Las Vegas Review-Journal (Sunday)

‘Dr. No’: Unhinged billionair­e has nothing to lose

- By Patrick Condon

Popular culture’s endless appetite for superhero content defies the painfully obvious: There are no flying humanoid aliens or radiation-infected teenagers available to bail humanity out of what often feels like desperate times.

But what about supervilla­ins? Maybe it’s something about this uncertain era, populated by peculiar billionair­es obsessed with outer space, irresponsi­ble demagogues with cultlike followings, and yacht-bound oligarchs that makes a character like Lex Luthor feel more realistic than a character like Superman.

Percival Everett plays with that possibilit­y to dizzyingly good effect in his latest novel, “Dr. No.” In the villainous character of John Milton Bradley Sill, Everett gives us a charmingly witty, possibly insane billionair­e with a decadeslon­g grudge to bear against the United States and an elaborate plan for revenge that hinges on the applicatio­n of a deeply esoteric field of mathematic­s.

Nothing, to be precise.

REVIEW

Dr. Wala Kitu, the novel’s narrator and a “distinguis­hed professor of mathematic­s at Brown University,” in his own words, is an expert on … nothing. “I have spent my career … contemplat­ing and searching for nothing,” he says. “I have not found it.”

“Dr. No,” of course, takes its title from the 1963 movie that introduced James Bond to the movies (itself based on a 1958 Ian Fleming novel). What unfolds is a breezy, strange, frequently hilarious, action-adventure story that’s rife with Everett’s talent for deadpan dialogue and vivid scene-setting, but just as equally given to brainy tangents and wordy digression­s on dense mathematic­al concepts.

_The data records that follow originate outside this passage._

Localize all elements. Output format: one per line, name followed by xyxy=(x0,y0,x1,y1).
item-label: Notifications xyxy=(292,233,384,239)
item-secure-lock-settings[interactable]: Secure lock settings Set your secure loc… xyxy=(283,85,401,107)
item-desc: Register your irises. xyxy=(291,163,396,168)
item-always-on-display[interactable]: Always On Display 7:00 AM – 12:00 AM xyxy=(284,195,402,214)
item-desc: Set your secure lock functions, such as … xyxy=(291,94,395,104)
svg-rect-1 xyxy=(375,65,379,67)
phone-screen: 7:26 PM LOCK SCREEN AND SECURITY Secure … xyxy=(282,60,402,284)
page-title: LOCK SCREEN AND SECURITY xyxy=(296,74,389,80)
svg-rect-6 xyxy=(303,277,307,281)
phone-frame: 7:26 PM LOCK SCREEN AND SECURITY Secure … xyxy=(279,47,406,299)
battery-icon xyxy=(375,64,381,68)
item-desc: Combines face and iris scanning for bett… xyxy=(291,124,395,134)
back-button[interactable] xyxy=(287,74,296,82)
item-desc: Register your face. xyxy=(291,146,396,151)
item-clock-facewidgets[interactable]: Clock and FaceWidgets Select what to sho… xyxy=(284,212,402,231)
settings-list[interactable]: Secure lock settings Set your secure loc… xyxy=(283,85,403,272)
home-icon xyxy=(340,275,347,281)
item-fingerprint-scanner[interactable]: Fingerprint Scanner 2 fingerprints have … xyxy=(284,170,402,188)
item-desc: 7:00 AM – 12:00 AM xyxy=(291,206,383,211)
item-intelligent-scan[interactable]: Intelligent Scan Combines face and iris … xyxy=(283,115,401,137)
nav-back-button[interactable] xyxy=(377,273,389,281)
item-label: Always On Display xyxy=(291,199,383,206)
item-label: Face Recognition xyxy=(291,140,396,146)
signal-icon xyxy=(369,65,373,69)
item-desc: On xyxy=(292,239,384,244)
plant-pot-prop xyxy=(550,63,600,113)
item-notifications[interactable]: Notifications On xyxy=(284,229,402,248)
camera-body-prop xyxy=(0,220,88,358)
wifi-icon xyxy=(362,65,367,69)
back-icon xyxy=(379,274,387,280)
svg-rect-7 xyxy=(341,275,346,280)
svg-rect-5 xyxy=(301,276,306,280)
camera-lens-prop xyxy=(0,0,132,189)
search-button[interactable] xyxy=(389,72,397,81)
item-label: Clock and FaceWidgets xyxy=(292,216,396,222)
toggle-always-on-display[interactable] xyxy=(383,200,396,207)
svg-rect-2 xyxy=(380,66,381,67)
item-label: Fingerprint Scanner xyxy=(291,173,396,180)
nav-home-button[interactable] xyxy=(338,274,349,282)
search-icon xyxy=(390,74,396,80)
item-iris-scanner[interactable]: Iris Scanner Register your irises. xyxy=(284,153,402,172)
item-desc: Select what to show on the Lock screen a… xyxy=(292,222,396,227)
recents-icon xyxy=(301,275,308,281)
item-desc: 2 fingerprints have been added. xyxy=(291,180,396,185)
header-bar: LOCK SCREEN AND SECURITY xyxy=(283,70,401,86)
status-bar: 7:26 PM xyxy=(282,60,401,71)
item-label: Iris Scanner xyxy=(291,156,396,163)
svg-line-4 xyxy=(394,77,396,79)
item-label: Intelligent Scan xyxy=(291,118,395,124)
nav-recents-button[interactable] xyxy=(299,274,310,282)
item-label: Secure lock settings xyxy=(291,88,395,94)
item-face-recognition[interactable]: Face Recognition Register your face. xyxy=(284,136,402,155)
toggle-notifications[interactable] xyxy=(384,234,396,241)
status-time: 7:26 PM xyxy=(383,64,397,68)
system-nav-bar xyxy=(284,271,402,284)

It’s also another thoughtful entry in Everett’s career-long literary exploratio­n of America’s troubled racial legacy. But he keeps the mood light by mimicking the silliest convention­s of spy movies, with a story that shifts between exotic locales and luxury compounds, and a large cast of characters chasing around in planes, a submarine, a yacht and heavily armed cars. Kitu makes for a delightful­ly eccentric protagonis­t, a maladjuste­d math whiz with a one-legged dog, Trigo, who talks to him in dreams.

With more than two dozen novels on his resume, Everett in recent years has appeared on lists of finalists for some of literature’s biggest awards.

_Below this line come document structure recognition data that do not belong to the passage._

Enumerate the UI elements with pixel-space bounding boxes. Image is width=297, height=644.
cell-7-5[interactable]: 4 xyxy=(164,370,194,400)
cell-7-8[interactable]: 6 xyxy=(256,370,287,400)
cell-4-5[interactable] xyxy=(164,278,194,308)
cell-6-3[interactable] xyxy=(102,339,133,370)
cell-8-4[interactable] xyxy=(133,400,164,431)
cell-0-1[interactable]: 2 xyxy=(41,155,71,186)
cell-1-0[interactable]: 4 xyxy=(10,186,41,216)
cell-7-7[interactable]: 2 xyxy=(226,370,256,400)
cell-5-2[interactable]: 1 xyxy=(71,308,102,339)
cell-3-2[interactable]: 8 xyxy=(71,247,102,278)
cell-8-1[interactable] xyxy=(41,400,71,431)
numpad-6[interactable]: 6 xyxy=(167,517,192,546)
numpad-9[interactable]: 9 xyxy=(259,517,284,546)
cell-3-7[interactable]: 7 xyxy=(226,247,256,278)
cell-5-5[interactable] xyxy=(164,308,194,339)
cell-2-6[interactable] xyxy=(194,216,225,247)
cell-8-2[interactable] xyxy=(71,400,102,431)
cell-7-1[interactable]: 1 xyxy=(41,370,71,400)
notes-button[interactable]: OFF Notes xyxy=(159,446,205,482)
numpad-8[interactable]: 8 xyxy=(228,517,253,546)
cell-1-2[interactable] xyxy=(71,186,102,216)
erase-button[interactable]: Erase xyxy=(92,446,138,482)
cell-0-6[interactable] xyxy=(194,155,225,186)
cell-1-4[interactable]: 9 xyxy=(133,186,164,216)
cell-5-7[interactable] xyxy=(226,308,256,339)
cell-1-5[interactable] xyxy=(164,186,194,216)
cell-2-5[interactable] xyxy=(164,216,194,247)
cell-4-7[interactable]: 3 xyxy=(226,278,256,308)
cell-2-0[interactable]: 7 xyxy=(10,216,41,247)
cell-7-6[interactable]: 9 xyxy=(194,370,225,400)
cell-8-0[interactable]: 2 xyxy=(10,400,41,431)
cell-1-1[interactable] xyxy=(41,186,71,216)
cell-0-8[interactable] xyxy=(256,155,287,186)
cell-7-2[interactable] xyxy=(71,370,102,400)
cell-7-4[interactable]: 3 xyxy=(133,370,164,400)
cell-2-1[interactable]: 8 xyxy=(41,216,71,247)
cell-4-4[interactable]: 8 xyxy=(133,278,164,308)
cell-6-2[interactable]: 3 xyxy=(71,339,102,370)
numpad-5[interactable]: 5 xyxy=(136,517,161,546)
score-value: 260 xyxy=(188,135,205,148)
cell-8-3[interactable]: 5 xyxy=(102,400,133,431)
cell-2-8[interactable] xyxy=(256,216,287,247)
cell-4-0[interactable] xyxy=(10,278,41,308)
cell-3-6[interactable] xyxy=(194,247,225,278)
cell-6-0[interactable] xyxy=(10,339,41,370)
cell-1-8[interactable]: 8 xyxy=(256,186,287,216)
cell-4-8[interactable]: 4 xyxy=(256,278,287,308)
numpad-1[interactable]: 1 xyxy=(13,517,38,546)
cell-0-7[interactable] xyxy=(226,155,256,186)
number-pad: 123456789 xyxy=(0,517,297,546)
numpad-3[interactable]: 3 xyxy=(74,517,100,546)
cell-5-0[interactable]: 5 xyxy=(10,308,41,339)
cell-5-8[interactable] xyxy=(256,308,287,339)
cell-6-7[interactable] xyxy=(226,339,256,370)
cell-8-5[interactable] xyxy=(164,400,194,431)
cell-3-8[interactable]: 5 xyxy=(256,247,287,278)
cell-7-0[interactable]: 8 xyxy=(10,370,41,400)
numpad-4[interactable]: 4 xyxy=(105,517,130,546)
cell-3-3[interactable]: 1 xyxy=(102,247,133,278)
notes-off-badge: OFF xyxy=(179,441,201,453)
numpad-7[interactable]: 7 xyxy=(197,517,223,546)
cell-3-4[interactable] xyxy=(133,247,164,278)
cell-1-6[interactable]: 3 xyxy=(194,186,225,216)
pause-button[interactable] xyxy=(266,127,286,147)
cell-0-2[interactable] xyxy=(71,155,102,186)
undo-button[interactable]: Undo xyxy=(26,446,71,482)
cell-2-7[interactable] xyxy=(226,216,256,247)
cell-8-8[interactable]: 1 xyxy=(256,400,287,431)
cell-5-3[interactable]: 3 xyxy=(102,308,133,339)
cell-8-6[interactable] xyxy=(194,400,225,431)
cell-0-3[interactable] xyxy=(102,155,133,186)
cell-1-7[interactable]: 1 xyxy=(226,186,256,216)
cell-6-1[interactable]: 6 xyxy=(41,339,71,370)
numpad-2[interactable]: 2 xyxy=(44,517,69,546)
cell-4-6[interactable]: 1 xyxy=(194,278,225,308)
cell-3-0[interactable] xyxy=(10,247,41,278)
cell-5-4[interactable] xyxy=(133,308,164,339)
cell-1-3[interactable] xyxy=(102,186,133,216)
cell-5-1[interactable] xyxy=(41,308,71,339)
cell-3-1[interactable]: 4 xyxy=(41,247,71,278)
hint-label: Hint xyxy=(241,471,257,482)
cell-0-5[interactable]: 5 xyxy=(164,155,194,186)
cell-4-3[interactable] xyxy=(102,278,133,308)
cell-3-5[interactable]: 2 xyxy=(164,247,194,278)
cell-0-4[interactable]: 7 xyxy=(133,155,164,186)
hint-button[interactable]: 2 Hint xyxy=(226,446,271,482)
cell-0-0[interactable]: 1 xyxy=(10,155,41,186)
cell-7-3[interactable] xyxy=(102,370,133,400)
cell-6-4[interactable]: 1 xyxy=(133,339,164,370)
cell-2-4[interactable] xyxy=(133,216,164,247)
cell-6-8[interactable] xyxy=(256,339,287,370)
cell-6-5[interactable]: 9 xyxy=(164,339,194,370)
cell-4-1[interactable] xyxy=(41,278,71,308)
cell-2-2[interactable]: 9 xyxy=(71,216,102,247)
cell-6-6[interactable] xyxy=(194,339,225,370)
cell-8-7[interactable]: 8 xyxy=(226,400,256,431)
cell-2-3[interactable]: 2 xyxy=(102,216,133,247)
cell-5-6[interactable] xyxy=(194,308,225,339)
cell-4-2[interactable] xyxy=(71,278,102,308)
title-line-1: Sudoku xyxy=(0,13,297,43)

What marks Everett as a singular talent is the way he elevates such serious concerns inside a stylishly executed, frequently hilarious genre thriller. By the end of “Dr. No,” even as the self-negating logic of Everett’s plot about nothing builds to an inevitably surreal conclusion, a more pertinent question than what’s happening (or not happening) on the page might be, what are the actual chances that an unhinged billionair­e with limitless resources and a righteous sense of grievance could bring widespread harm upon society? Probably not nothing.